# [What is being asked]
The data below should be restated word for word, pictures omitted.

# [Records supplied]
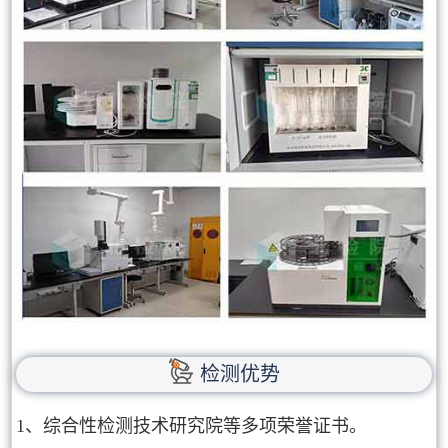
检测优势
1、综合性检测技术研究院等多项荣誉证书。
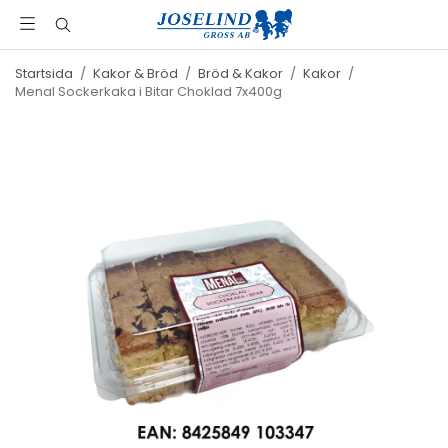
Startsida
/
Kakor & Bröd
/
Bröd & Kakor
/
Kakor
/
Menal Sockerkaka i Bitar Choklad 7x400g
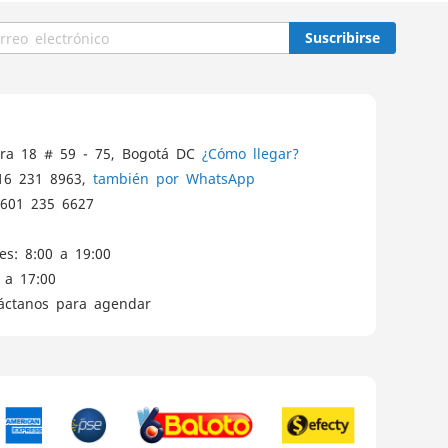
Suscribirse
ra 18 # 59 - 75, Bogotá DC
¿Cómo llegar?
16 231 8963,
también por WhatsApp
601 235 6627
es: 8:00 a 19:00
 a 17:00
táctanos para agendar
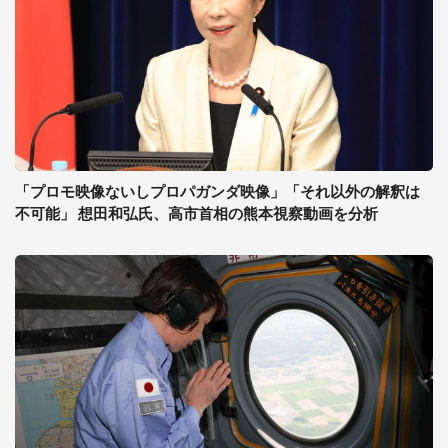
「プロモ映像ないしプロパガンダ映像」「それ以外の解釈は
不可能」 想田和弘氏、高市首相の熊本視察動画を分析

# [Task response]
检测优势
1、综合性检测技术研究院等多项荣誉证书。
Startsida
/
Kakor & Bröd
/
Bröd & Kakor
/
Kakor
/
Menal Sockerkaka i Bitar Choklad 7x400g
Suscribirse
ra 18 # 59 - 75, Bogotá DC
¿Cómo llegar?
16 231 8963,
también por WhatsApp
601 235 6627
es: 8:00 a 19:00
 a 17:00
táctanos para agendar
「プロモ映像ないしプロパガンダ映像」「それ以外の解釈は
不可能」 想田和弘氏、高市首相の熊本視察動画を分析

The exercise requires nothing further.